-- Problem to work on --
For the entries below, count the lines that contain the word "versturen" and reply with that number only.

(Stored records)
====

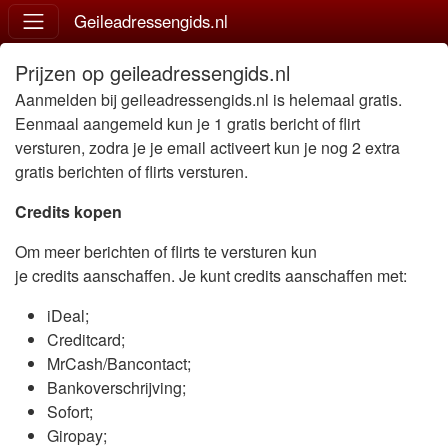
Geileadressengids.nl
Prijzen op geileadressengids.nl
Aanmelden bij geileadressengids.nl is helemaal gratis.
Eenmaal aangemeld kun je 1 gratis bericht of flirt
versturen, zodra je je email activeert kun je nog 2 extra
gratis berichten of flirts versturen.
Credits kopen
Om meer berichten of flirts te versturen kun
je credits aanschaffen. Je kunt credits aanschaffen met:
iDeal;
Creditcard;
MrCash/Bancontact;
Bankoverschrijving;
Sofort;
Giropay;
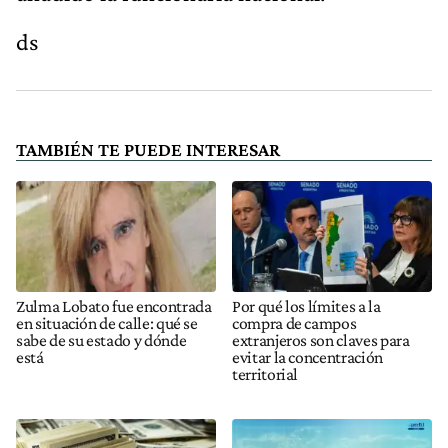
ds
TAMBIÉN TE PUEDE INTERESAR
Zulma Lobato fue encontrada
Por qué los límites a la
en situación de calle: qué se
compra de campos
sabe de su estado y dónde
extranjeros son claves para
está
evitar la concentración
territorial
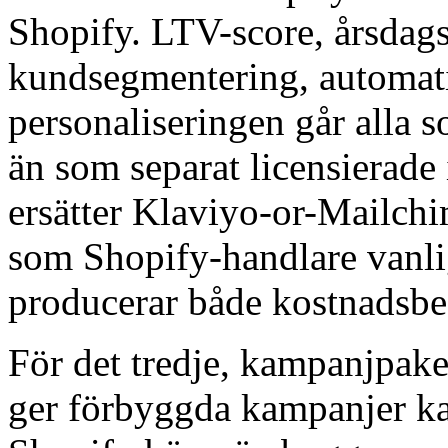
Shopify. LTV-score, årsdags
kundsegmentering, automati
personaliseringen går alla 
än som separat licensierade 
ersätter Klaviyo-or-Mailch
som Shopify-handlare vanlig
producerar både kostnadsbes
För det tredje, kampanjpake
ger förbyggda kampanjer kali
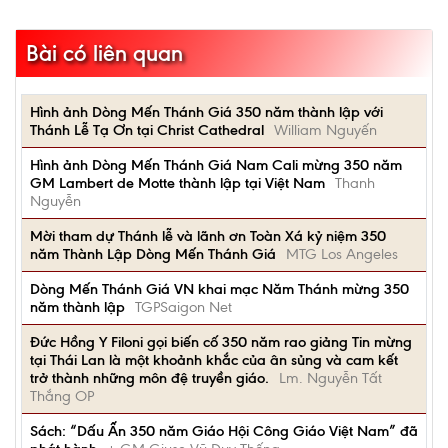
Bài có liên quan
Hình ảnh Dòng Mến Thánh Giá 350 năm thành lập với
Thánh Lễ Tạ Ơn tại Christ Cathedral
William Nguyến
Hình ảnh Dòng Mến Thánh Giá Nam Cali mừng 350 năm
GM Lambert de Motte thành lập tại Việt Nam
Thanh
Nguyễn
Mời tham dự Thánh lễ và lãnh ơn Toàn Xá kỷ niệm 350
năm Thành Lập Dòng Mến Thánh Giá
MTG Los Angeles
Dòng Mến Thánh Giá VN khai mạc Năm Thánh mừng 350
năm thành lập
TGPSaigon Net
Đức Hồng Y Filoni gọi biến cố 350 năm rao giảng Tin mừng
tại Thái Lan là một khoảnh khắc của ân sủng và cam kết
trở thành những môn đệ truyền giáo.
Lm. Nguyễn Tất
Thắng OP
Sách: “Dấu Ấn 350 năm Giáo Hội Công Giáo Việt Nam” đã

====

-- Written answer --
3